# [Task instructions]
Each line below that includes the word "last" is to be reported.
※ ※ ※
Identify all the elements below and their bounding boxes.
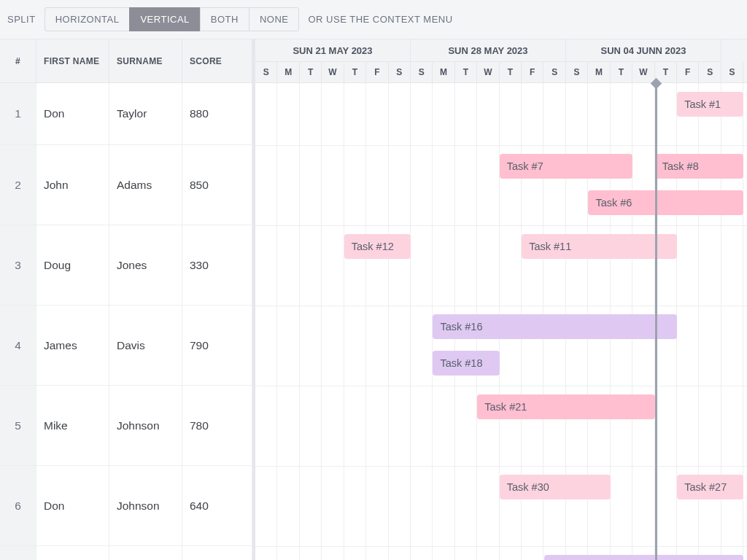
data-grid: # FIRST NAME SURNAME SCORE 1DonTaylor880… xyxy=(0,39,255,560)
scheduler-header: SUN 21 MAY 2023SUN 28 MAY 2023SUN 04 JUN… xyxy=(255,39,747,83)
table-row[interactable]: 5MikeJohnson780 xyxy=(0,386,252,466)
scheduler-body[interactable]: Task #1Task #7Task #8Task #6Task #12Task… xyxy=(255,83,747,560)
cell-first: John xyxy=(36,145,109,225)
cell-score: 330 xyxy=(182,225,252,305)
cell-idx: 5 xyxy=(0,386,36,465)
cell-idx: 3 xyxy=(0,225,36,305)
day-header[interactable]: S xyxy=(411,62,433,82)
week-header[interactable]: SUN 28 MAY 2023 xyxy=(411,39,566,62)
cell-first: Doug xyxy=(36,225,109,305)
day-header[interactable]: S xyxy=(389,62,411,82)
task-bar[interactable]: Task #27 xyxy=(677,475,743,499)
day-header[interactable]: M xyxy=(588,62,610,82)
day-header[interactable]: W xyxy=(477,62,499,82)
day-header[interactable]: S xyxy=(566,62,588,82)
cell-score: 790 xyxy=(182,306,252,385)
task-bar[interactable]: Task #12 xyxy=(344,234,411,259)
table-row[interactable]: 1DonTaylor880 xyxy=(0,83,252,145)
task-bar[interactable]: Task #8 xyxy=(655,154,744,179)
week-header[interactable]: SUN 21 MAY 2023 xyxy=(255,39,411,62)
day-header[interactable]: T xyxy=(500,62,522,82)
task-bar[interactable]: Task #30 xyxy=(500,475,611,499)
task-bar[interactable]: Task #21 xyxy=(477,394,654,419)
cell-first: Mike xyxy=(36,386,109,465)
day-header[interactable]: S xyxy=(699,62,721,82)
cell-idx: 1 xyxy=(0,83,36,144)
task-bar[interactable]: Task #1 xyxy=(677,92,743,117)
day-header[interactable]: S xyxy=(721,62,743,82)
cell-score xyxy=(182,546,252,560)
table-row[interactable]: 2JohnAdams850 xyxy=(0,145,252,225)
cell-last: Adams xyxy=(109,145,182,225)
day-header[interactable]: M xyxy=(433,62,454,82)
cell-idx: 7 xyxy=(0,546,36,560)
cell-score: 780 xyxy=(182,386,252,465)
day-header[interactable]: T xyxy=(300,62,322,82)
split-mode-both[interactable]: BOTH xyxy=(200,7,249,31)
cell-last: Taylor xyxy=(109,83,182,144)
col-first-name[interactable]: FIRST NAME xyxy=(36,39,109,82)
col-index[interactable]: # xyxy=(0,39,36,82)
split-mode-none[interactable]: NONE xyxy=(249,7,300,31)
cell-last: Johnson xyxy=(109,466,182,545)
split-pane: # FIRST NAME SURNAME SCORE 1DonTaylor880… xyxy=(0,39,747,560)
task-bar[interactable]: Task #16 xyxy=(433,314,677,339)
task-bar[interactable]: Task #18 xyxy=(433,351,499,376)
toolbar-title: SPLIT xyxy=(7,14,36,25)
task-bar[interactable]: Task #7 xyxy=(500,154,633,179)
cell-first: Don xyxy=(36,83,109,144)
day-header[interactable]: F xyxy=(522,62,543,82)
task-bar[interactable]: Task #6 xyxy=(588,190,743,215)
table-row[interactable]: 3DougJones330 xyxy=(0,225,252,306)
split-mode-group: HORIZONTALVERTICALBOTHNONE xyxy=(44,7,300,31)
scheduler: SUN 21 MAY 2023SUN 28 MAY 2023SUN 04 JUN… xyxy=(255,39,747,560)
cell-last xyxy=(109,546,182,560)
day-header[interactable]: S xyxy=(255,62,277,82)
table-row[interactable]: 6DonJohnson640 xyxy=(0,466,252,546)
cell-idx: 6 xyxy=(0,466,36,545)
cell-first: Don xyxy=(36,466,109,545)
col-surname[interactable]: SURNAME xyxy=(109,39,182,82)
week-row: SUN 21 MAY 2023SUN 28 MAY 2023SUN 04 JUN… xyxy=(255,39,747,62)
day-header[interactable]: W xyxy=(632,62,654,82)
table-row[interactable]: 7 xyxy=(0,546,252,560)
cell-score: 640 xyxy=(182,466,252,545)
table-row[interactable]: 4JamesDavis790 xyxy=(0,306,252,386)
day-header[interactable]: S xyxy=(543,62,565,82)
cell-last: Jones xyxy=(109,225,182,305)
toolbar-hint: OR USE THE CONTEXT MENU xyxy=(308,14,452,25)
day-header[interactable]: F xyxy=(366,62,388,82)
grid-body: 1DonTaylor8802JohnAdams8503DougJones3304… xyxy=(0,83,252,560)
day-row: SMTWTFSSMTWTFSSMTWTFSS xyxy=(255,62,747,82)
col-score[interactable]: SCORE xyxy=(182,39,252,82)
cell-first: James xyxy=(36,306,109,385)
cell-first xyxy=(36,546,109,560)
split-mode-horizontal[interactable]: HORIZONTAL xyxy=(44,7,130,31)
cell-last: Johnson xyxy=(109,386,182,465)
task-bar[interactable]: Task #11 xyxy=(522,234,677,259)
task-bar[interactable]: Task #32 xyxy=(544,555,744,560)
day-header[interactable]: M xyxy=(277,62,299,82)
cell-score: 850 xyxy=(182,145,252,225)
app-root: SPLIT HORIZONTALVERTICALBOTHNONE OR USE … xyxy=(0,0,747,560)
split-mode-vertical[interactable]: VERTICAL xyxy=(129,7,199,31)
day-header[interactable]: W xyxy=(322,62,344,82)
toolbar: SPLIT HORIZONTALVERTICALBOTHNONE OR USE … xyxy=(0,0,747,39)
cell-score: 880 xyxy=(182,83,252,144)
cell-idx: 4 xyxy=(0,306,36,385)
cell-last: Davis xyxy=(109,306,182,385)
week-header[interactable]: SUN 04 JUNN 2023 xyxy=(566,39,721,62)
day-header[interactable]: T xyxy=(344,62,366,82)
day-header[interactable]: F xyxy=(677,62,699,82)
grid-header: # FIRST NAME SURNAME SCORE xyxy=(0,39,252,83)
cell-idx: 2 xyxy=(0,145,36,225)
day-header[interactable]: T xyxy=(455,62,477,82)
day-header[interactable]: T xyxy=(611,62,632,82)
※ ※ ※
# [Solved exercise]
cell-last: Adams xyxy=(109,145,182,225)
cell-last: Taylor xyxy=(109,83,182,144)
cell-last: Johnson xyxy=(109,466,182,545)
cell-last xyxy=(109,546,182,560)
cell-last: Jones xyxy=(109,225,182,305)
cell-last: Johnson xyxy=(109,386,182,465)
cell-last: Davis xyxy=(109,306,182,385)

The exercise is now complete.